In this context, the HAInnovPrev project, a collaborative initiative between institutions in Brazil, Peru, Spain, and Portugal, aims to strengthen HAI prevention training in Latin America. One of its key innovations is the incorporation of clinical simulation into undergraduate nursing education. This study aimed to explore the perceptions of nursing students in Brazil and Peru regarding simulation-based teaching as a strategy to develop skills in HAIs prevention and control, providing evidence to support curriculum development and the expanded use of active learning methodologies.

2. Materials and Methods

2.1. Study Design and Theoretical Framework

This qualitative study used focus groups to explore nursing students’ perceptions of clinical simulation scenarios as a strategy for developing skills in HAIs prevention. The descriptive-exploratory design is grounded in clinical simulation as an active teaching-learning methodology that integrates theory and practice.

2.2. Participants and Recruitment

Undergraduate nursing students enrolled at two universities in Brazil and two in Peru were eligible to participate. Students engaged in short-term international academic mobility and those not fluent in Portuguese or Spanish were excluded.
Purposeful sampling was used to select students with exposure to the relevant content. In total, 663 students were invited individually and/or via email; 455 participated in the simulation activities, but 208 declined to participate in the final stage of the study (focus groups), resulting in a final sample of 247 students. Recruitment was managed by professors from the research team who were not involved in students’ academic evaluation during the study period to reduce potential bias.

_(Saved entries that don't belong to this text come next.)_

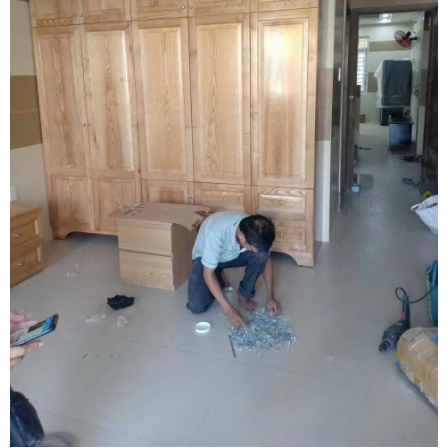
Vừa qua tôi có chuyển văn phòng từ 3/2 về đường Cộng
Hòa. Ban đầu tôi cũng đắn đo nhiều dịch vụ chuyển nhà
nhưng cuối cùng tôi quyết định chọn công ty Khôi
Nguyên. Tôi thật sự hài lòng. Cảm ơn quý công ty.
Phạm Minh Tuấn
232/2 Cộng Hòa, P.13, Q. Tân Bình
Vợ chồng tôi vừa chuyển về nhà mới ở Chưng cư Thái An
về quận 2. Tôi được biết dịch vụ của Khôi Nguyên đã lâu
và đến nay đã sử dụng dịch vụ chuyển nhà này. Tôi xin
chúng công ty ngày càng phát triển và nâng cao chất
lượng dịch vụ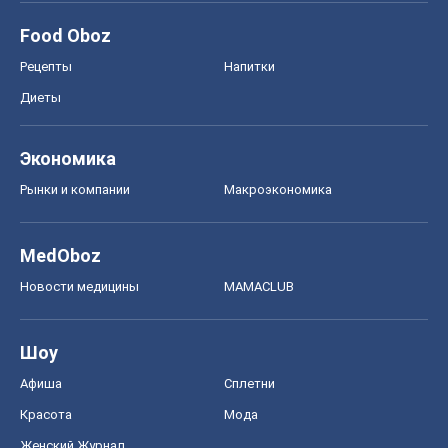
Food Oboz
Рецепты
Напитки
Диеты
Экономика
Рынки и компании
Mакроэкономика
MedOboz
Новости медицины
MAMACLUB
Шоу
Афиша
Сплетни
Красота
Мода
Женский Журнал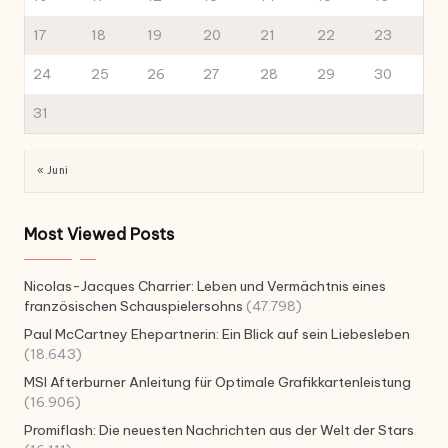
17
18
19
20
21
22
23
24
25
26
27
28
29
30
31
« Juni
Most Viewed Posts
Nicolas-Jacques Charrier: Leben und Vermächtnis eines
französischen Schauspielersohns
(47.798)
Paul McCartney Ehepartnerin: Ein Blick auf sein Liebesleben
(18.643)
MSI Afterburner Anleitung für Optimale Grafikkartenleistung
(16.906)
Promiflash: Die neuesten Nachrichten aus der Welt der Stars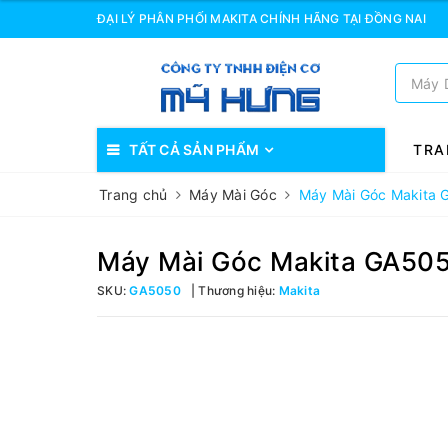
ĐẠI LÝ PHÂN PHỐI MAKITA CHÍNH HÃNG TẠI ĐỒNG NAI
TẤT CẢ SẢN PHẨM
TRA
Trang chủ
Máy Mài Góc
Máy Mài Góc Makit
Máy Mài Góc Makita GA5
SKU:
GA5050
Thương hiệu:
Makita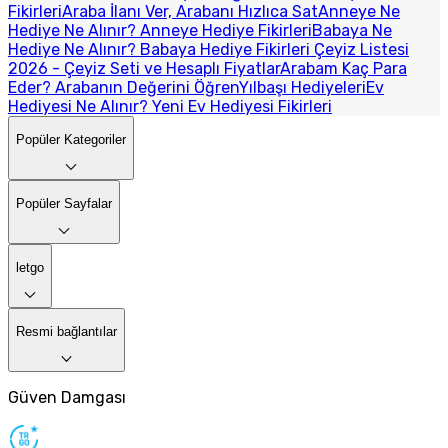
Fikirleri
Araba İlanı Ver, Arabanı Hızlıca Sat
Anneye Ne
Hediye Ne Alınır? Anneye Hediye Fikirleri
Babaya Ne
Hediye Ne Alınır? Babaya Hediye Fikirleri
Çeyiz Listesi
2026 - Çeyiz Seti ve Hesaplı Fiyatlar
Arabam Kaç Para
Eder? Arabanın Değerini Öğren
Yılbaşı Hediyeleri
Ev
Hediyesi Ne Alınır? Yeni Ev Hediyesi Fikirleri
Popüler Kategoriler
Popüler Sayfalar
letgo
Resmi bağlantılar
Güven Damgası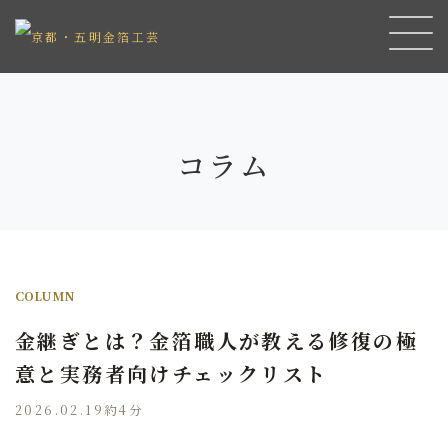
コラム
COLUMN
金継ぎとは？金箔職人が教える修復の極
意と実務者向けチェックリスト
2026.02.19
約4分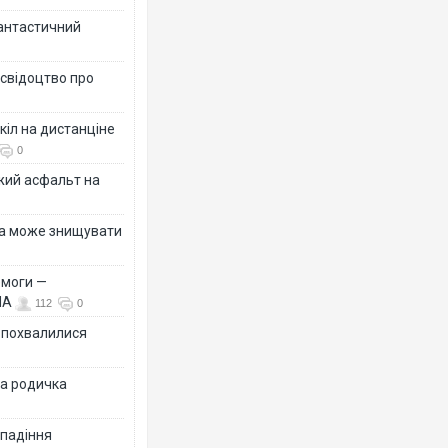
фантастичний
 свідоцтво про
кіл на дистанціне
0
жий асфальт на
їна може знищувати
емоги —
ША
112
0
Ф похвалилися
на родичка
 падіння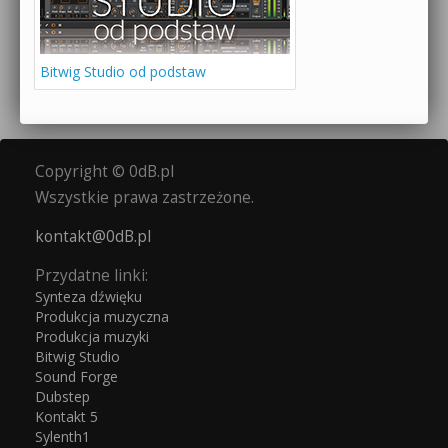
Bitwig Studio od podstaw
Copyright © 0dB.pl
Wszystkie prawa zastrzeżone.
kontakt@0dB.pl
Przydatne linki:
Synteza dźwięku
Produkcja muzyczna
Produkcja muzyki
Bitwig Studio
Sound Forge
Dubstep
Kontakt 5
Sylenth1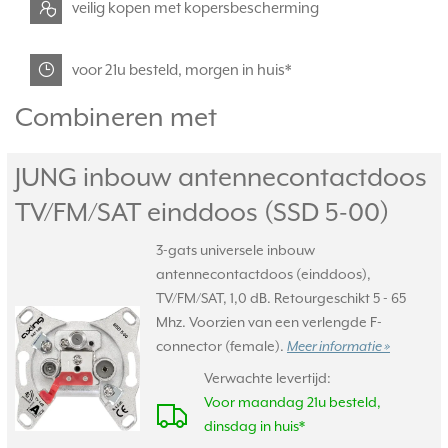
veilig kopen met kopersbescherming
voor 21u besteld, morgen in huis*
Combineren met
JUNG inbouw antennecontactdoos
TV/
FM/
SAT einddoos (SSD 5-00)
3-gats universele inbouw
antennecontactdoos (einddoos),
TV/FM/SAT, 1,0 dB. Retourgeschikt 5 - 65
Mhz. Voorzien van een verlengde F-
connector (female).
Meer informatie »
Verwachte levertijd:
Voor maandag 21u besteld,
dinsdag in huis*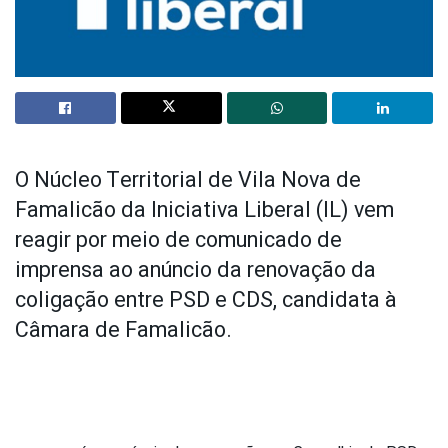
O Núcleo Territorial de Vila Nova de
Famalicão da Iniciativa Liberal (IL) vem
reagir por meio de comunicado de
imprensa ao anúncio da renovação da
coligação entre PSD e CDS, candidata à
Câmara de Famalicão.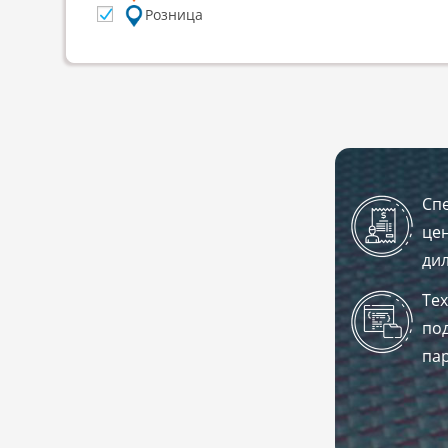
Розница
Сп
це
ди
Те
по
па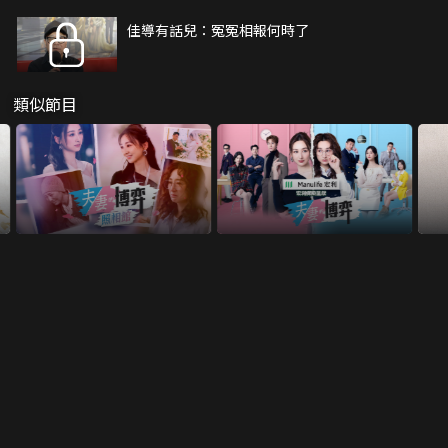
佳導有話兒：冤冤相報何時了
類似節目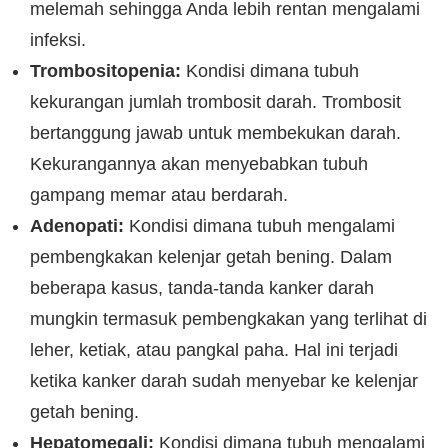
melemah sehingga Anda lebih rentan mengalami
infeksi.
Trombositopenia:
Kondisi dimana tubuh
kekurangan jumlah trombosit darah. Trombosit
bertanggung jawab untuk membekukan darah.
Kekurangannya akan menyebabkan tubuh
gampang memar atau berdarah.
Adenopati:
Kondisi dimana tubuh mengalami
pembengkakan kelenjar getah bening. Dalam
beberapa kasus, tanda-tanda kanker darah
mungkin termasuk pembengkakan yang terlihat di
leher, ketiak, atau pangkal paha. Hal ini terjadi
ketika kanker darah sudah menyebar ke kelenjar
getah bening.
Hepatomegali:
Kondisi dimana tubuh mengalami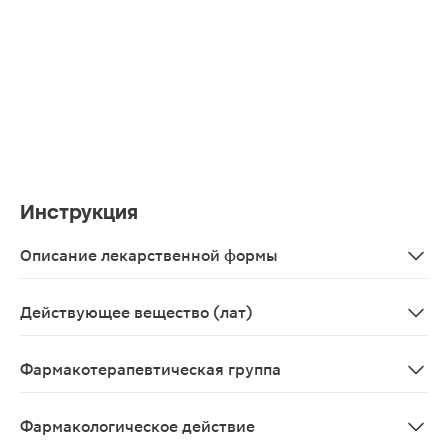
Инструкция
Описание лекарственной формы
Таблетки, покрытые пленочной оболочкой 20мг, 30 шт. 
Действующее вещество (лат)
Atorvastatinum
Фармакотерапевтическая группа
Гиполипидемическое средство, ГМГ-КоА-редуктазы ин
Фармакологическое действие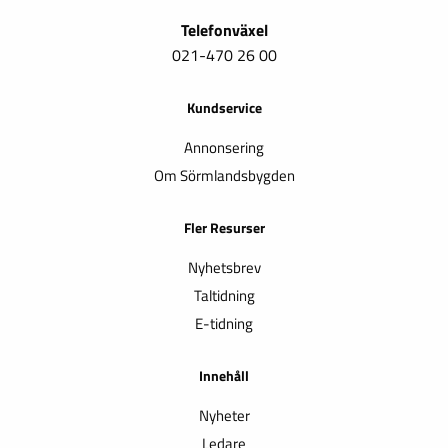
Telefonväxel
021-470 26 00
Kundservice
Annonsering
Om Sörmlandsbygden
Fler Resurser
Nyhetsbrev
Taltidning
E-tidning
Innehåll
Nyheter
Ledare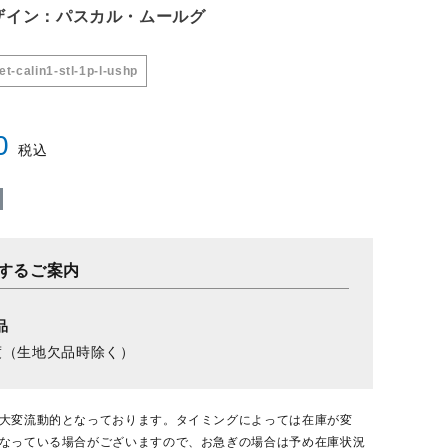
ザイン：パスカル・ムールグ
et-calin1-stl-1p-l-ushp
0
税込
するご案内
品
度（生地欠品時除く）
大変流動的となっております。タイミングによっては在庫が変
なっている場合がございますので、お急ぎの場合は予め在庫状況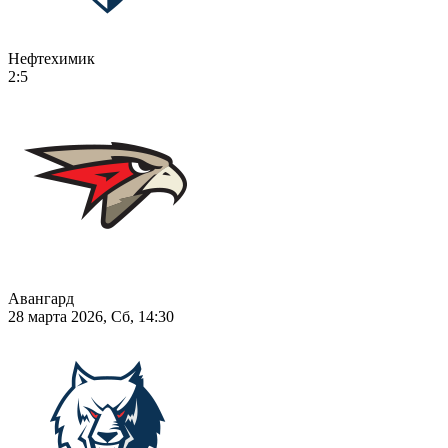
Нефтехимик
2:5
Авангард
28 марта 2026, Сб, 14:30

2.3. Context, Scenario and Research Team

The study was conducted as part of the HAInnovPrev Erasmus+ project (Project number: 101083115 - ERASMUS-EDU-2022-CBHE, Capacity Building in Higher Education), involving four institutions: the Federal University of Viçosa (UFV) and the Federal University of Rio de Janeiro (UFRJ) in Brazil, and the Universidad Andina del Cusco (UAC) and Universidad Nacional Autónoma de Chota (UNACH) in Peru.

2.4. Data Collection

Data collection for the focus groups was conducted immediately after the simulation debriefings using a semi-structured interview guide with the following questions: i) How did participating in this clinical simulation scenario improve your knowledge about HAIs?; ii) How did the pre-reading materials provided before the simulation help guide your learning about HAIs?; iii) How did the debriefing enhance your skills or understanding of HAIs?; iv) In what ways did participating in this simulation add value to your HAI-related skills compared to traditional learning methods?
The simulation scenario scripts were developed by professors from each university within the HAInnovPrev consortium, based on a standardized template validated by the InovSafeCare project [12]. The template included: i) clinical and non-clinical learning objectives; ii) theoretical foundations with pre-reading materials; iii) scenario preparation including material, human resources, and environment; iv) scenario development detailing clinical cases, roles of actors and students, expected progression; and v) a performance checklist to enable interinstitutional replication; and questions for the debriefing [13]. These scripts were reviewed and refined in meetings by five professors from the Nursing School of the University of Coimbra in Portugal, to ensure consistency and credibility.
The simulation sessions followed a structured, sequential format. First, the pre-simulation phase involved distribution of theoretical materials 24 to 48 hours in advance. Next, the briefing phase provided orientation including learning objectives and scenario presentation within a psychologically safe environment, using low-fidelity mannequins or trained actors or teachers. This was followed by the execution phase, during which students engaged in the scenario, applying their knowledge and skills in a controlled setting. Finally, the debriefing phase consisted of facilitated critical reflection that highlighted successes and areas for improvement [14,15].
All sessions were audio-recorded and stored on a secure institutional server with restricted access. Recordings were transcribed and anonymized using alphanumeric codes. After quality checks, the audio files were deleted. Transcripts were stored in a password-protected folder. Member checking, or returning transcripts to participants for validation, was not conducted. However, any ambiguities were clarified during the debriefing sessions.
Data collection took place between April and October 2024 in simulation laboratories at the participating universities. Each institution developed three HAI-focused scenario roadmaps and implemented a common scenario created by one of the partners. A description of the scenarios is provided in Table 1.

2.5. Data Analysis

The testimonies were analyzed using thematic analysis [16], with data collection concluding upon reaching saturation, in accordance with the methodological framework employed in this study [16]. The stages of organization, coding, and categorization followed established procedures described in the literature. This transparent analytic trail ensured a clear link between the raw data and the resulting themes. Only one focus group session per simulated scenario was required, as thematic repetition and saturation were achieved [17].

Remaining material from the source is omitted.